North Atlantic fish stocks have been in decline for well over a century. Callum Roberts points out in his recent book The Unnatural History of the Sea that it was obvious from the 1880s that fish stocks were in decline. Fish catch records from the 1920s onwards show that, despite the enormous improvements in boat design and trawling technology and better refrigeration, catches of the great Atlantic species, such as haddock, cod, hake and turbot, remained constant or slowly declined. As they have ever since.
Unlike global warming, the science of fish stock collapse is old and its practitioners have been pretty much in agreement since the 1950s. Yet Roberts can think of only one international agreement that has actually worked and preserved stocks of an exploited marine animal - a deal in the Arctic in 1911 to regulate the hunting of fur seals on the Pribilof Islands. So why has the international community failed so badly in its attempts to stop the long-heralded disaster with our fish?
'Quite simply,' Roberts says, 'agreements and deals brokered by politicians will never be satisfactory. They always look for the short-term fix.' He and his team at York University did a survey of the last 20 years of EU ministerial decisions on fish catches and found that, on average, they set quotas for fishing fleets 15 to 30 per cent higher than those recommended as safe by scientists.
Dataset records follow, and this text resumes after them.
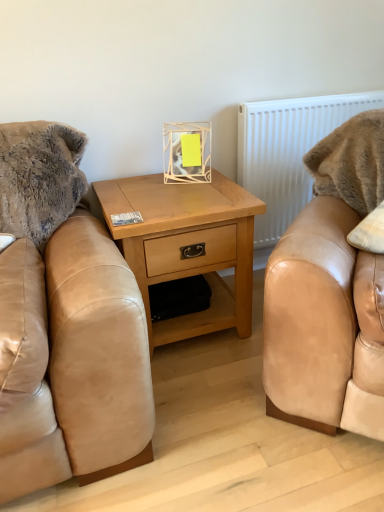 Question: Considering the positions of white plastic radiator at upper right and light wood/texture nightstand at center in the image, is white plastic radiator at upper right wider or thinner than light wood/texture nightstand at center?

Choices:
 (A) thin
 (B) wide

Answer: (A)

Question: Does point (349, 108) appear closer or farther from the camera than point (244, 314)?

Choices:
 (A) closer
 (B) farther

Answer: (B)

Question: Which is correct: white plastic radiator at upper right is inside light wood/texture nightstand at center, or outside of it?

Choices:
 (A) inside
 (B) outside

Answer: (B)

Question: Is point (195, 211) closer or farther from the camera than point (256, 225)?

Choices:
 (A) closer
 (B) farther

Answer: (A)

Question: Is light wood/texture nightstand at center in front of or behind white plastic radiator at upper right in the image?

Choices:
 (A) behind
 (B) front

Answer: (B)

Question: From a real-world perspective, is light wood/texture nightstand at center positioned above or below white plastic radiator at upper right?

Choices:
 (A) below
 (B) above

Answer: (A)

Question: Is light wood/texture nightstand at center spatially inside white plastic radiator at upper right, or outside of it?

Choices:
 (A) inside
 (B) outside

Answer: (B) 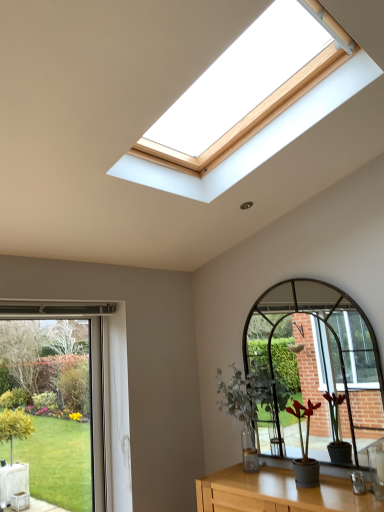 I want to click on vacant space underneath green matte plant at center, which is counted as the 1th houseplant, starting from the right (from a real-world perspective), so click(x=304, y=486). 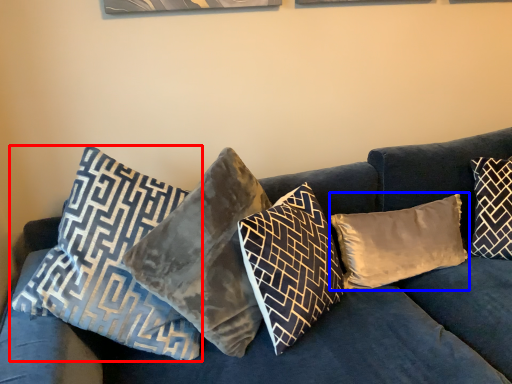 Question: Among these objects, which one is farthest to the camera, pillow (highlighted by a red box) or pillow (highlighted by a blue box)?

Choices:
 (A) pillow
 (B) pillow

Answer: (B) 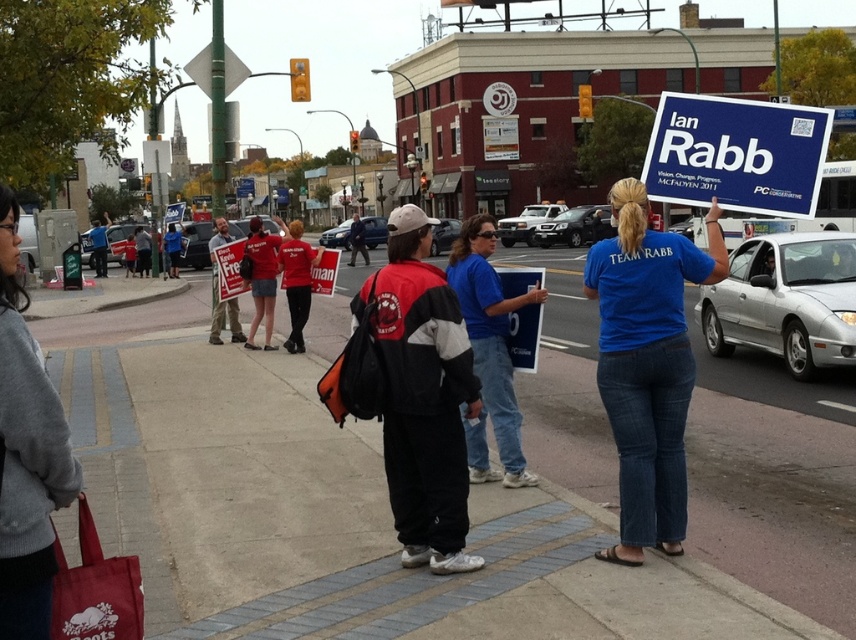 Question: Estimate the real-world distances between objects in this image. Which object is closer to the blue cardboard sign at upper right?

Choices:
 (A) concrete sidewalk at center
 (B) blue fabric sign at center
 (C) red/black jacket at center
 (D) blue cotton shirt at center

Answer: (D)

Question: Among these points, which one is farthest from the camera?

Choices:
 (A) (678, 314)
 (B) (788, 161)
 (C) (492, 234)
 (D) (456, 502)

Answer: (C)

Question: Does concrete sidewalk at center appear over blue cardboard sign at upper right?

Choices:
 (A) yes
 (B) no

Answer: (B)

Question: From the image, what is the correct spatial relationship of concrete sidewalk at center in relation to blue cardboard sign at upper right?

Choices:
 (A) right
 (B) left

Answer: (B)

Question: Is concrete sidewalk at center further to the viewer compared to blue cardboard sign at upper right?

Choices:
 (A) yes
 (B) no

Answer: (B)

Question: Which point is closer to the camera?

Choices:
 (A) blue cotton shirt at center
 (B) red/black jacket at center
 (C) blue fabric sign at center

Answer: (A)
'What that figure doesn't tell you is that often, for less threatened species like mackerel or whiting, they have set quotas 100 per cent higher than the science recommended. So, in their efforts to pacify the industry, they are bringing populations that could be sustainably fished into the risk zone,' he said.
The fishing industry, Roberts feels, has exerted excessive influence on politicians in Europe's Atlantic nations since the 18th century - when it was necessary to keep the fleets well manned, as a source of seamen for their navies when war broke out.
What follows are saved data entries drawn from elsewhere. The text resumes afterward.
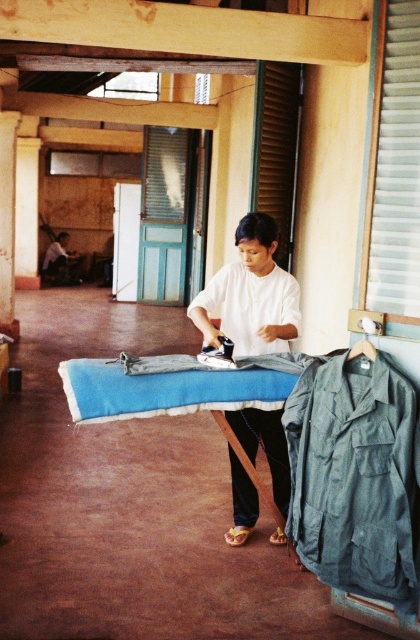 Question: Is white matte shirt at center positioned at the back of dark blue shirt at center?

Choices:
 (A) no
 (B) yes

Answer: (A)

Question: Can you confirm if white matte shirt at center is bigger than dark blue shirt at center?

Choices:
 (A) no
 (B) yes

Answer: (A)

Question: Does white matte shirt at center have a lesser width compared to dark blue shirt at center?

Choices:
 (A) no
 (B) yes

Answer: (B)

Question: Which point appears closest to the camera in this image?

Choices:
 (A) (78, 275)
 (B) (280, 288)

Answer: (B) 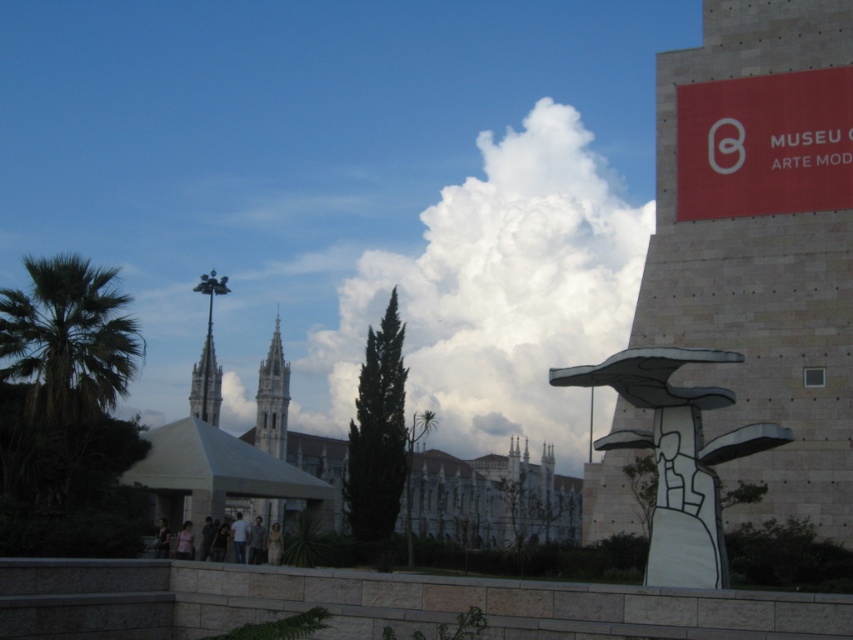 Question: Does beige stone tower at right have a larger size compared to red fabric sign at upper right?

Choices:
 (A) yes
 (B) no

Answer: (A)

Question: Can you confirm if white fluffy cloud at center is positioned above red fabric sign at upper right?

Choices:
 (A) yes
 (B) no

Answer: (B)

Question: Based on their relative distances, which object is farther from the green leafy palm at left?

Choices:
 (A) clear glass spire at upper left
 (B) white fluffy cloud at center
 (C) golden stone tower at center

Answer: (B)

Question: Is green leafy palm at left behind golden stone tower at center?

Choices:
 (A) yes
 (B) no

Answer: (B)

Question: Among these points, which one is farthest from the camera?

Choices:
 (A) (566, 145)
 (B) (51, 337)
 (C) (828, 256)

Answer: (A)

Question: Which object appears closest to the camera in this image?

Choices:
 (A) golden stone tower at center
 (B) clear glass spire at upper left

Answer: (B) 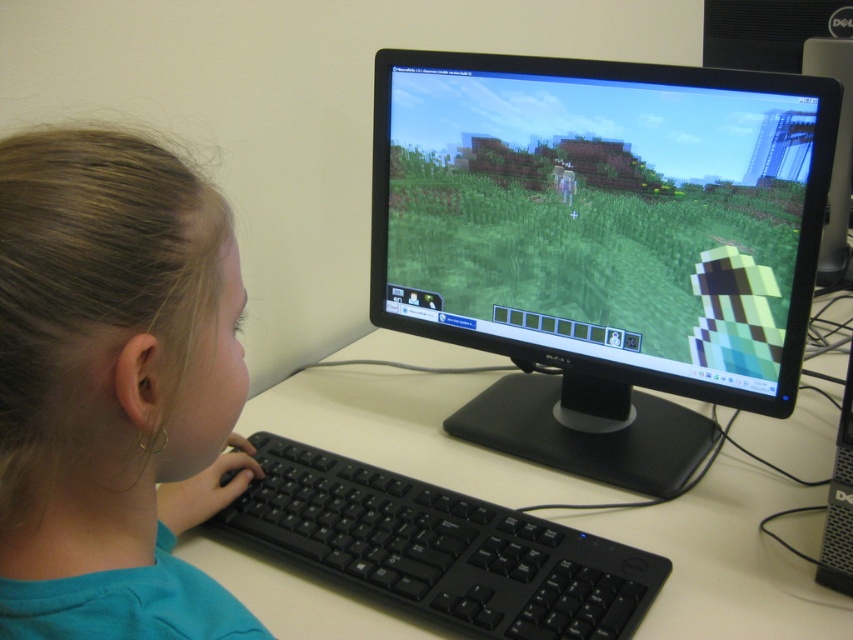 Question: Can you confirm if black matte monitor at center is bigger than white plastic computer desk at center?

Choices:
 (A) no
 (B) yes

Answer: (A)

Question: Among these objects, which one is farthest from the camera?

Choices:
 (A) black plastic keyboard at center
 (B) smooth skin face at center

Answer: (A)

Question: Which is nearer to the black plastic tower at right?

Choices:
 (A) smooth skin face at center
 (B) black plastic keyboard at center

Answer: (B)

Question: Which object is the farthest from the black plastic keyboard at center?

Choices:
 (A) white plastic computer desk at center
 (B) smooth skin face at center
 (C) black matte monitor at center
 (D) black plastic tower at right

Answer: (D)

Question: Does black matte monitor at center have a larger size compared to smooth skin face at center?

Choices:
 (A) yes
 (B) no

Answer: (A)

Question: In this image, where is black matte monitor at center located relative to black plastic tower at right?

Choices:
 (A) left
 (B) right

Answer: (A) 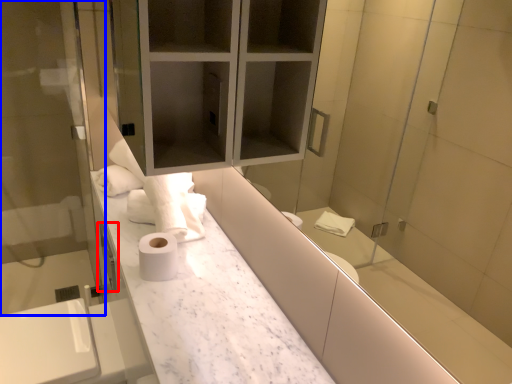 Question: Among these objects, which one is nearest to the camera, faucet (highlighted by a red box) or screen door (highlighted by a blue box)?

Choices:
 (A) faucet
 (B) screen door

Answer: (B) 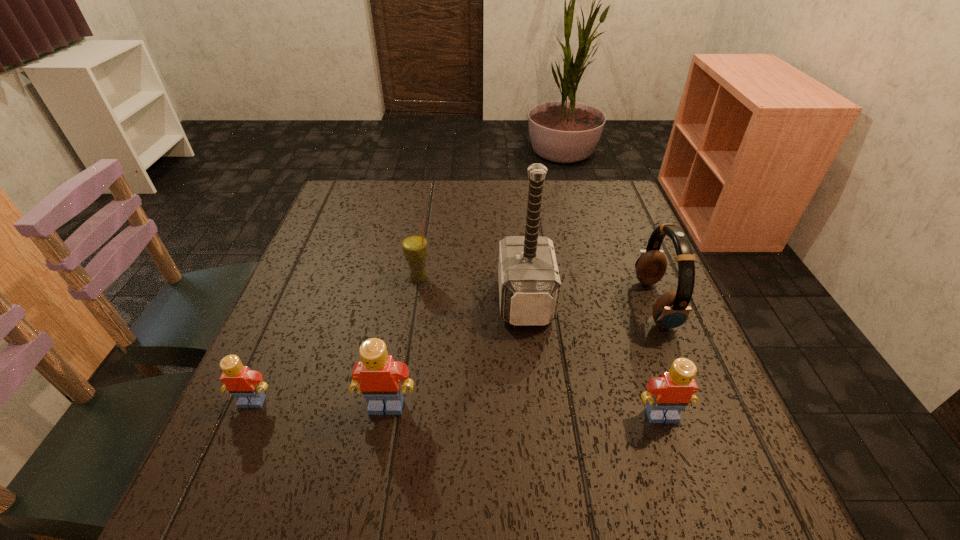 Locate an element on the screen. This screenshot has width=960, height=540. free space between the tallest object and the rightmost Lego is located at coordinates (593, 357).

The image size is (960, 540). What are the coordinates of `vacant space that is in between the headset and the leftmost Lego` in the screenshot? It's located at (453, 353).

Locate an element on the screen. vacant space that's between the second shortest Lego and the second Lego from right to left is located at coordinates (524, 410).

At what (x,y) coordinates should I click in order to perform the action: click on vacant point located between the second shortest Lego and the straw for drinking. Please return your answer as a coordinate pair (x, y). Looking at the image, I should click on (540, 347).

This screenshot has height=540, width=960. Identify the location of free point between the headset and the second Lego from right to left. (520, 355).

What are the coordinates of `vacant area that lies between the second Lego from left to right and the headset` in the screenshot? It's located at (520, 355).

Where is `empty space between the shortest Lego and the second Lego from right to left`? Image resolution: width=960 pixels, height=540 pixels. empty space between the shortest Lego and the second Lego from right to left is located at coordinates (320, 403).

The width and height of the screenshot is (960, 540). In order to click on free space between the hammer and the second shortest object in this screenshot , I will do `click(593, 357)`.

You are a GUI agent. You are given a task and a screenshot of the screen. Output one action in this format:
    pyautogui.click(x=<x>, y=<y>)
    Task: Click on the object that stands as the second closest to the headset
    The width and height of the screenshot is (960, 540).
    Given the screenshot: What is the action you would take?
    pyautogui.click(x=529, y=283)

Locate which object is the second closest to the shortest object. Please provide its 2D coordinates. Your answer should be formatted as a tuple, i.e. [(x, y)], where the tuple contains the x and y coordinates of a point satisfying the conditions above.

[(414, 246)]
Europe is by far the worst criminal among the developed nations. It is in the Far East, in Japan and Korea, that most fish are eaten, per head - the Japanese eat 66kg each a year, as opposed to Spain's 44kg and Britain's 20kg. But the Chinese (at 25kg) alone eat around a third of the world's fish, and, as with meat, the fish proportion of their diet is soaring as the population gets more wealthy. (The fact that much Asian fish is farmed is little consolation - their feed may often be derived from wild fish.)
According to Greenpeace, Chinese fishing fleets are among the most rapacious when it comes to hoovering up the stocks of small nations in the Pacific and Atlantic. But in no Asian country is the notion of sustainable fishing much developed among consumers - and it is from consumers that any demand for change must come. Because, as Roberts and all the green lobby groups note, the structures and organisations set up by politicians and industry to control fisheries, or even preserve the most endangered species, have entirely failed.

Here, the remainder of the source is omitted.